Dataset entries
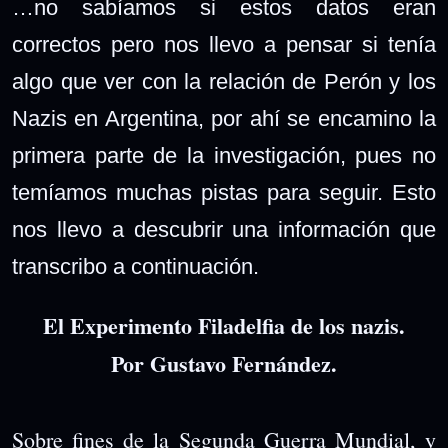
…no sabíamos si estos datos eran
correctos pero nos llevo a pensar si tenía
algo que ver con la relación de Perón y los
Nazis en Argentina, por ahí se encamino la
primera parte de la investigación, pues no
temíamos muchas pistas para seguir. Esto
nos llevo a descubrir una información que
transcribo a continuación.
El Experimento Filadelfia de los nazis.
Por Gustavo Fernández.
Sobre fines de la Segunda Guerra Mundial, y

▶ [Goal of the exercise]
An exact transcription of all the entries is required, without the pictures.

▶ [Exercise response]
…no sabíamos si estos datos eran
correctos pero nos llevo a pensar si tenía
algo que ver con la relación de Perón y los
Nazis en Argentina, por ahí se encamino la
primera parte de la investigación, pues no
temíamos muchas pistas para seguir. Esto
nos llevo a descubrir una información que
transcribo a continuación.
El Experimento Filadelfia de los nazis.
Por Gustavo Fernández.
Sobre fines de la Segunda Guerra Mundial, y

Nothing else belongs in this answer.